In this study, published in Nature Physics, the researchers used an atom of antimony as the “cat.” Antimony is a heavy atom with eight possible spin directions, much more complex than the two states used in standard quantum bits, or qubits.
The atomic cat
In quantum computing, information is stored in qubits, which are typically described as “0” (spin down) or “1” (spin up). However, these qubits are very fragile—one small error can flip their state, potentially scrambling the stored information.
By using antimony’s eight spin states, the researchers created a more resilient system. Lead author Xi Yu explained: “Our ‘cat’ has seven lives. It would take seven consecutive errors to completely scramble the information.”
This makes the antimony atom much more robust compared to traditional qubits, providing greater error tolerance and paving the way for reliable quantum computers.
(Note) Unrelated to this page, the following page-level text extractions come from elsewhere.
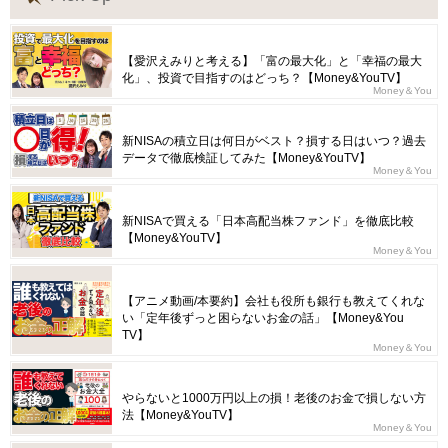
【愛沢えみりと考える】「富の最大化」と「幸福の最大
化」、投資で目指すのはどっち？【Money&YouTV】
Money＆You
新NISAの積立日は何日がベスト？損する日はいつ？過去
データで徹底検証してみた【Money&YouTV】
Money＆You
新NISAで買える「日本高配当株ファンド」を徹底比較
【Money&YouTV】
Money＆You
【アニメ動画/本要約】会社も役所も銀行も教えてくれな
い「定年後ずっと困らないお金の話」【Money&You
TV】
Money＆You
やらないと1000万円以上の損！老後のお金で損しない方
法【Money&YouTV】
Money＆You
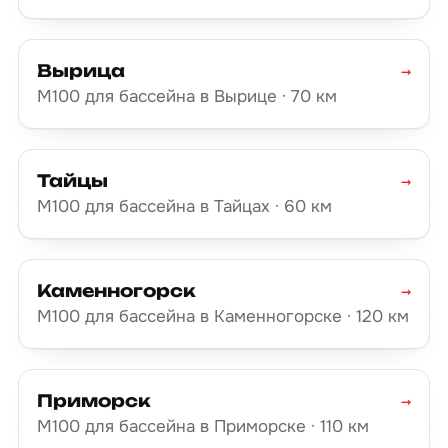
Вырица
→
М100 для бассейна в Вырице · 70 км
Тайцы
→
М100 для бассейна в Тайцах · 60 км
Каменногорск
→
М100 для бассейна в Каменногорске · 120 км
Приморск
→
М100 для бассейна в Приморске · 110 км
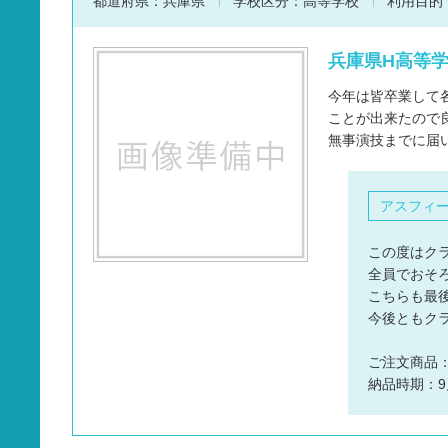
都道府県：
兵庫県
学校区分：
高等学校
利用目的
兵庫県H高等学
今年は皆卒業して
ことが出来たので
無事演技までに届
アスフィ
この度はク
全員でおそ
こちらも最
今後ともク
ご注文商品
納品時期：9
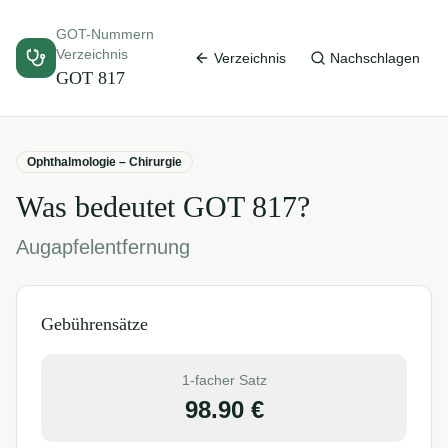
GOT-Nummern
Verzeichnis
Verzeichnis
Nachschlagen
GOT
817
Ophthalmologie – Chirurgie
Was bedeutet GOT
817
?
Augapfelentfernung
Gebührensätze
1-facher Satz
98.90
€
A silicon-based quantum cat
The team embedded their “Schrödinger’s cat” in a silicon quantum chip, similar to those found in everyday computers and phones but modified to access the quantum state of a single atom. The chip was fabricated at UNSW, and the antimony atom was precisely inserted by researchers at the University of Melbourne.
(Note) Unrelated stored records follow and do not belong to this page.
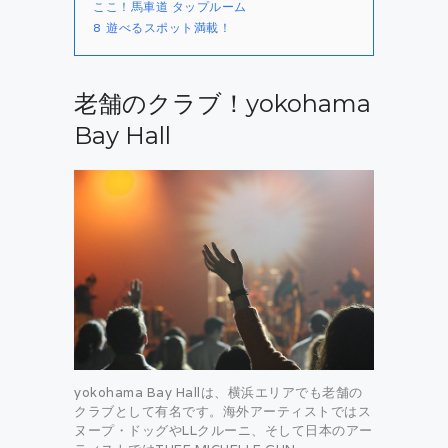
ここ！馬車道 タップルーム
8
遊べるスポット満載！
老舗のクラブ！yokohama
Bay Hall
yokohama Bay Hallは、横浜エリアでも老舗の
クラブとして有名です。海外アーティストではス
ヌープ・ドッグやLLクルーニ、そして日本のアー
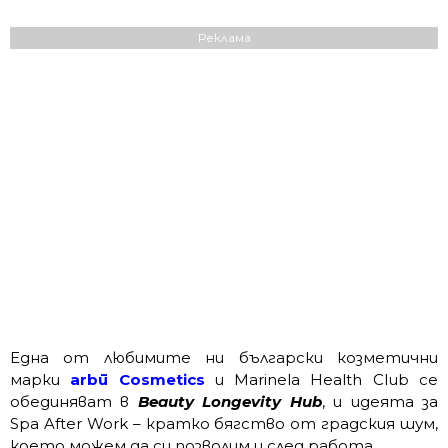
Реклама
Една от любимите ни български козметични
марки
arbū Cosmetics
и Marinela Health Club се
обединяват в
Beauty Longevity Hub
, и идеята за
Spa After Work – кратко бягство от градския шум,
което можем да си позволим и след работа.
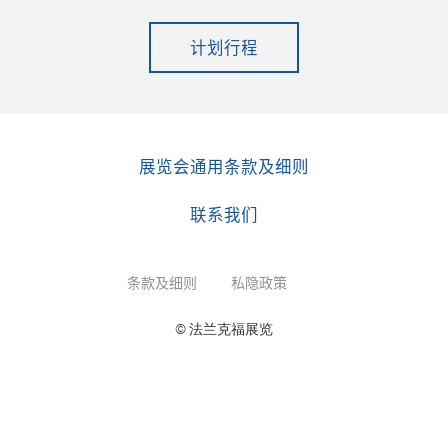
计划行程
展览会通用条款及细则
联系我们
条款及细则
私隐政策
© 法兰克福展览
“By hosting the atomic ‘cat’ in silicon, we can control its quantum state with high precision,” said Dr. Danielle Holmes, who fabricated the chip. “Using silicon also means this technology can eventually be scaled up with the same methods used to build today’s computer chips.”
The ability to create a resilient quantum system in a silicon chip is a game-changer for quantum computing. Traditional qubits are prone to errors that can quickly disrupt calculations, but the antimony-based system allows more room for error. Even if errors occur, they can be detected and corrected before causing significant problems.
“This is like seeing a cat come home with a scratch. It’s not dead, but you know something happened and can take action before it gets worse,” explained Professor Andrea Morello, who led the study.
The research involved teams from UNSW Sydney, the University of Melbourne, and international collaborators from the U.S. and Canada. Together, they developed and tested this revolutionary system.
“This project shows the power of collaboration,” said Prof. Morello. “By combining expertise from around the world, we’ve taken a big step toward building reliable quantum computers.”
The next goal for the team is to demonstrate full quantum error correction, a critical step in making quantum computers practical for real-world use.